El FPB serviría para que tu transmisor no radiara en frecuencias superiores a 108Mhz.
Todo transmisor, en mayor o menor medida, tienen tendencia a transmitir en frecuencias armónicas de la fundamental, por ejemplo, si tu transmisor emite en 108Mhz emitirá alguna señal en 216Mhz, 324Mhz... Lo que se pretende es que el nivel de esa señal sea lo más bajo posible.
Hay otro tipo de transmisores que su funcionamiento no es a PLL, esta forma funcionar puede generar diversas frecuencias no deseadas que estarían por encima de 108Mhz, la misión del FPB sería igualmente bloquear todas esas señales no deseadas y evitar que sean radiadas por la antena.

Sal U2


----------



## fredd2 (Sep 8, 2012)

Hola, otra opcion si el problema es solo en las frecuencias cercana es hacer que el transmisor sea un poco mas angosto, se pierde un poco de calidad de transmision pero soluciona parte del problema.Saludos


----------



## miguelus (Sep 8, 2012)

fredd2 dijo:


> Hola, otra opcion si el problema es solo en las frecuencias cercana es hacer que el transmisor sea un poco mas angosto, se pierde un poco de calidad de transmision pero soluciona parte del problema.Saludos



Muy interesante, pero ¿Cómo podemos hacer más angosto un TX?
Hay que tener en cuenta que ya se probó a bajar el Índice de Modulación, lo que es equivalente a reducir el ancho de banda ocupado por el Transmisor, y no se solucionó el problema.
Pero si hay otra forma de reducir el ancho de banda del Transmisor… estamos aquí para aprender.

Sal U2


----------



## fredd2 (Sep 8, 2012)

miguelus dijo:


> Muy interesante, pero ¿Cómo podemos hacer más angosto un TX?
> Hay que tener en cuenta que ya se probó a bajar el Índice de Modulación, lo que es equivalente a reducir el ancho de banda ocupado por el Transmisor, y no se solucionó el problema.
> Pero si hay otra forma de reducir el ancho de banda del Transmisor… estamos aquí para aprender.
> 
> Sal U2



Uh, me perdi esa parte donde bajaron la modulacion 12% jajajaj por que justamente iba a decir que le bajen la modulacion! (me hiciste re leer todo)
Un saludo y buen finde!


----------



## zupulido (Sep 8, 2012)

Gracias por sus esfuerzos para ayudarnos.

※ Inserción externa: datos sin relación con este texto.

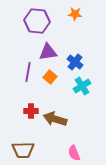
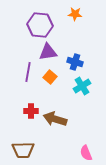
purple hexagon: moved 3 px right, 4 px down
blue cross: rotated 21 degrees counterclockwise
pink semicircle: moved 12 px right
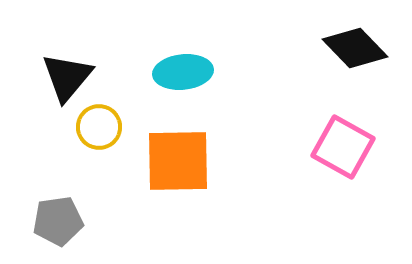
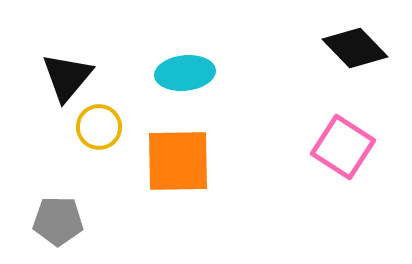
cyan ellipse: moved 2 px right, 1 px down
pink square: rotated 4 degrees clockwise
gray pentagon: rotated 9 degrees clockwise
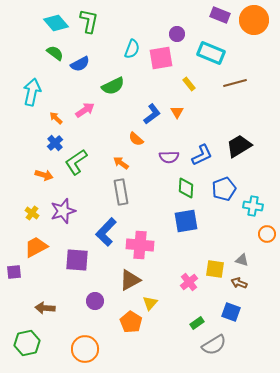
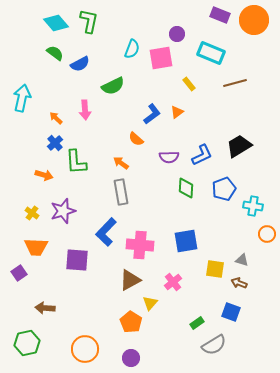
cyan arrow at (32, 92): moved 10 px left, 6 px down
pink arrow at (85, 110): rotated 120 degrees clockwise
orange triangle at (177, 112): rotated 24 degrees clockwise
green L-shape at (76, 162): rotated 60 degrees counterclockwise
blue square at (186, 221): moved 20 px down
orange trapezoid at (36, 247): rotated 150 degrees counterclockwise
purple square at (14, 272): moved 5 px right, 1 px down; rotated 28 degrees counterclockwise
pink cross at (189, 282): moved 16 px left
purple circle at (95, 301): moved 36 px right, 57 px down
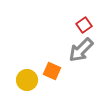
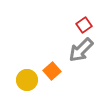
orange square: rotated 24 degrees clockwise
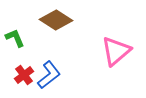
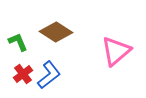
brown diamond: moved 12 px down
green L-shape: moved 3 px right, 4 px down
red cross: moved 1 px left, 1 px up
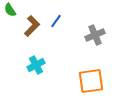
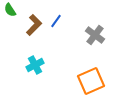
brown L-shape: moved 2 px right, 1 px up
gray cross: rotated 30 degrees counterclockwise
cyan cross: moved 1 px left
orange square: rotated 16 degrees counterclockwise
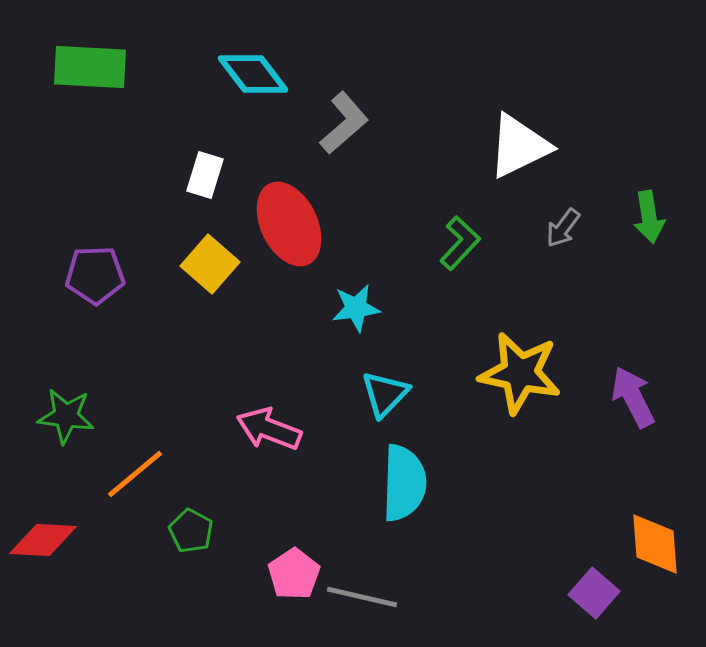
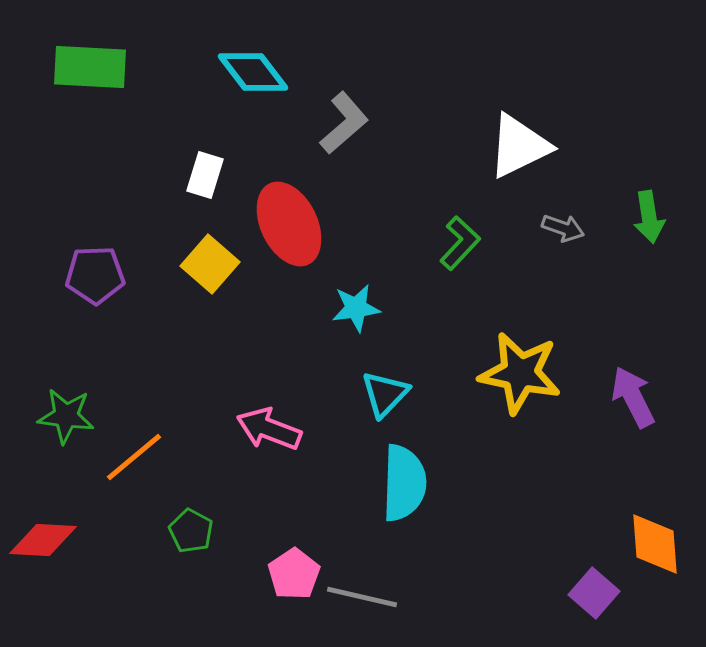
cyan diamond: moved 2 px up
gray arrow: rotated 108 degrees counterclockwise
orange line: moved 1 px left, 17 px up
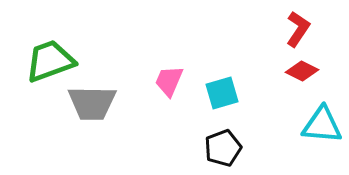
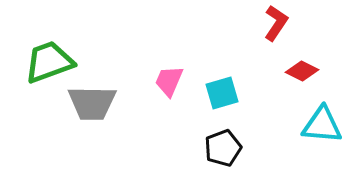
red L-shape: moved 22 px left, 6 px up
green trapezoid: moved 1 px left, 1 px down
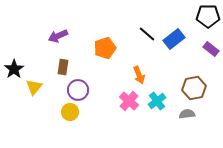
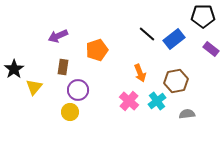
black pentagon: moved 5 px left
orange pentagon: moved 8 px left, 2 px down
orange arrow: moved 1 px right, 2 px up
brown hexagon: moved 18 px left, 7 px up
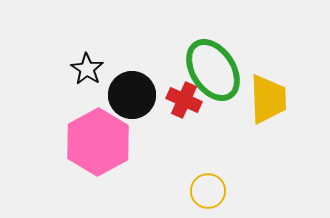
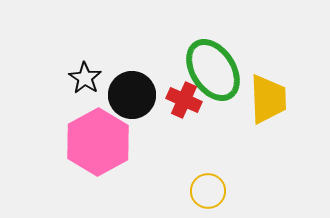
black star: moved 2 px left, 9 px down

Vamos a buscar un técnico con el instrumental requerido para realizar pruebas al transmisor y determinar cómo se puede corregir el problema.


----------



## exetv (Sep 8, 2012)

estaria bueno si le pudieras sacar una foto al pll y al oscilador para ver que modelo es, saludos


----------



## zupulido (Sep 9, 2012)

Gracias por intervenir.

Claro que puedo sacarle unas fotos, pero no tengo idea de cuál es el PLL. ¿Serviría si le saco fotos a todos los componentes y tu determinas cuál es?


----------



## exetv (Sep 9, 2012)

si estaria bueno, las fotos sirven  de ayuda, saludos zupulido


----------



## DJ_Glenn (Sep 17, 2012)

En mi humilde experiencia, en una localidad donde las emisoras se amontonan es dentro de todo normal que esto pase. En mi ciudad estan organizando el dial para que haya una emisora cada 400khz, así en el caso de una 88.3, la siguiente sería 88.7, luego 89.1, etc. La emisora menos potente por aca tiene 250w. Con menos de eso no se puede hacer nada... y francamente todas, no hay una que no lo haga, se interfieren entre sí cuando se está cerca. Una posible solución sería que transmitas con menos potencia en rf y agregues un buen procesador de audio. Tal vez las emisoras de tus vecinos tienen igual o menos potencia o están más alejadas.


----------



## Dano (Sep 18, 2012)

la "famosa" interferencia que se escucha en canales adyacentes cuando no se está trasmitiendo, de que tipo es.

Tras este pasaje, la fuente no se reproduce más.